PhD Candidate, Emory University

Bio
Luisa Maria Rivera, MPH, is a PhD candidate in anthropology at Emory University. Her research examines the biological embedding and intergenerational transmission of trauma, violence, and inequality in Latinx communities. She conducts mixed-methods ethnographic and biosocial research in northwestern Guatemala and urban communities in the US. Her work is supported by the National Science Foundation, the Wenner Gren Foundation, and the Robert Wood Johnson Foundation, where she is a current health policy research scholar.

Lis Blanco

PhD Candidate, State University of Campinas

Bio
Lis Blanco is a PhD candidate in anthropology at the University of Campinas (UNICAMP), Brazil. She holds an MA in social anthropology and a BA in social sciences from UNICAMP. She was a visiting scholar at the Food Observatory at the University of Barcelona, Spain, and in the Anthropology Department at the University of California, Berkeley. Her current PhD research examines the transformation of the category of “Hunger” into “Food Insecurity” through the social trajectory of the Zero Hunger Program. As a sociocultural anthropologist focused in Latin American contexts, she is interested in the study of public policies and statecraft intertwined with the production and consolidation of social and economic inequalities. Lately, she has been working with international cooperation research projects on Covid-19’s socioeconomic consequences in poor households and on food access in vulnerable communities.
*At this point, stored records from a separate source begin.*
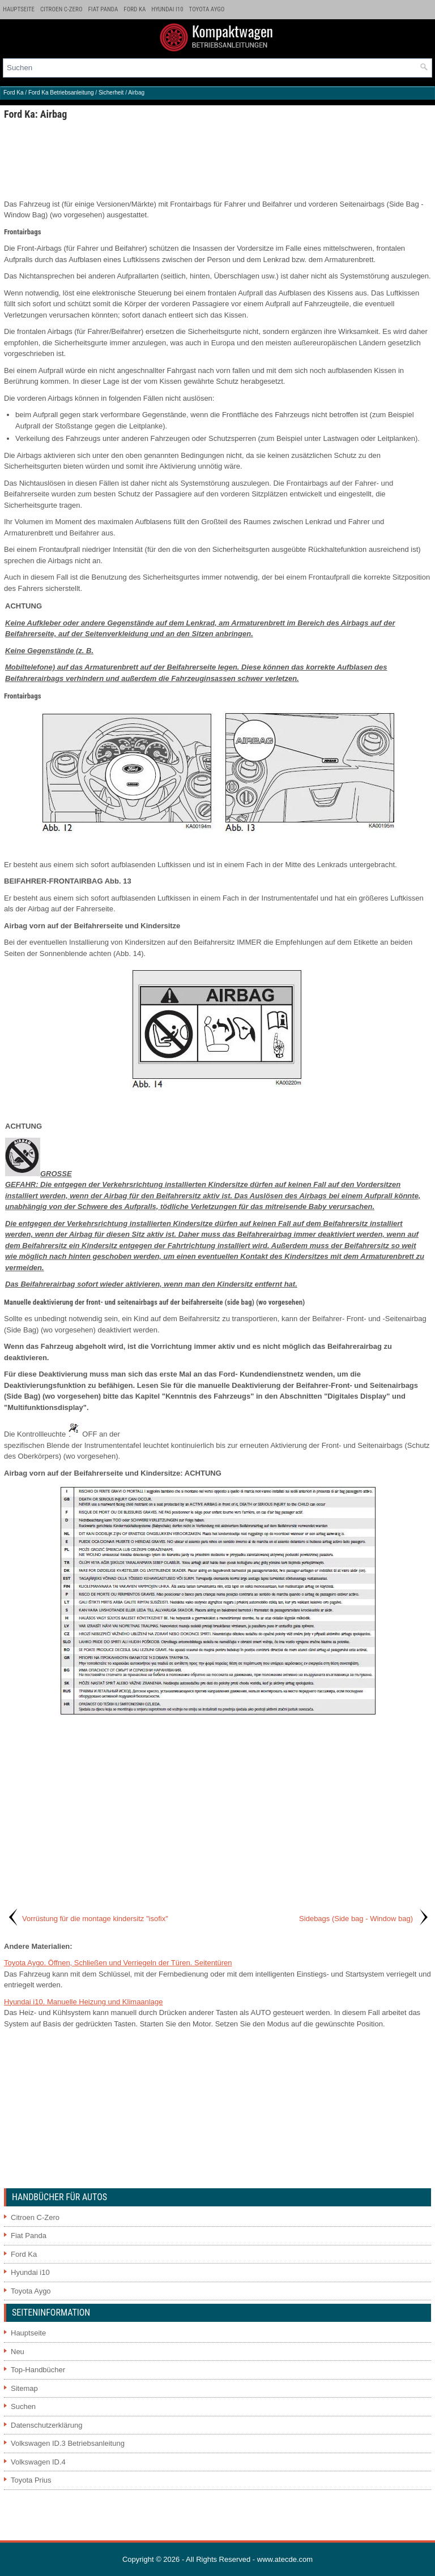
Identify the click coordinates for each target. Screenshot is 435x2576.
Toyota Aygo (207, 9)
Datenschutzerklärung (46, 2425)
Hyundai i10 (167, 9)
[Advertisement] (217, 159)
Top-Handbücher (38, 2369)
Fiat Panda (103, 9)
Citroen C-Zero (61, 9)
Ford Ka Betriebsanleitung (61, 92)
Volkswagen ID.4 (38, 2462)
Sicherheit (111, 92)
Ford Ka (134, 9)
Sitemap (24, 2388)
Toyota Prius (31, 2480)
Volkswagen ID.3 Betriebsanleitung (68, 2443)
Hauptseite (19, 9)
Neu (17, 2351)
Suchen (23, 2406)
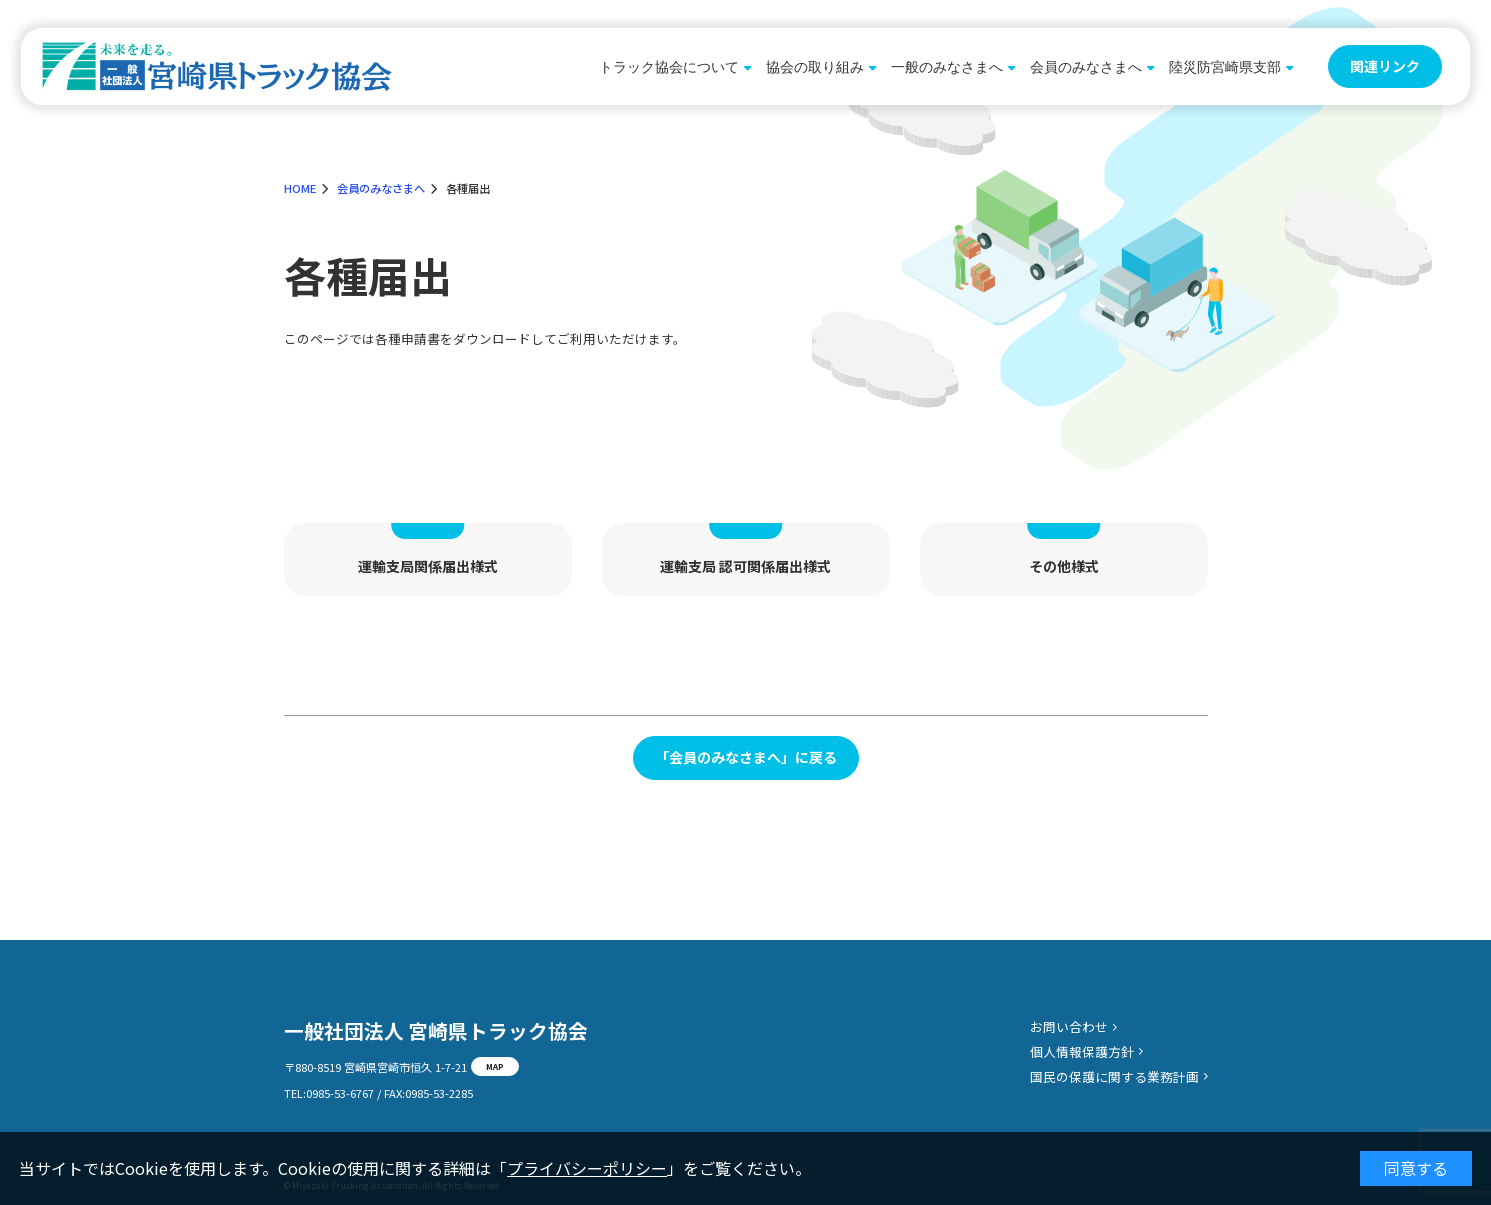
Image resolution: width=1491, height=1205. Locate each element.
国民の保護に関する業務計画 (1114, 1076)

She is the editor of PROA Journal of Anthropology and Art, a member of the Laboratory of Symbolic Production and Anthropology, and a member of the Brazilian Network of Researchers in Food Security and Sovereignty.

Christof Brandtner

Postdoctoral Scholar and Fellow, University of Chicago

Bio
Christof Brandtner is assistant professor at EM Lyon, a fellow at the Mansueto Institute for Urban Innovation at the University of Chicago, and a senior research fellow at the Civic Life of Cities Lab at Stanford University. As an organizational sociologist, Christof studies how practices intended to solve social and environmental problems in cities emerge, diffuse, and change. His published work examines organizational responses to institutional changes, including urban resilience to public health and climate crises and professionalism in urban civil society. He is currently completing “Cities in Action: Climate Change and the Organization of Cities” (under contract with Columbia University Press). Christof holds a PhD and MA in sociology from Stanford University.

Aline Nascimento

Doctoral Candidate, Social Anthropology, National Museum in Rio de Janeiro

Bio
Aline Maia Nascimento is a Black Brazilian social scientist and social justice activist. She is a doctoral candidate in social anthropology at the National Museum in Rio de Janeiro as well as the executive coordinator of the Human Rights team at the Observatório de Favelas, a social organization located in the Maré favela in Rio de Janeiro, Brazil. Her research focuses on the ways in which homicide victims' mothers organize their activism to ensure life and justice by denouncing police violence and preventing Black youth death. Using anthropological ethnographic methods, the research explores how mothers’ political participation impacts public homicide prevention policies and drives new ways of understanding society's organization, social justice, and democracy in Brazil.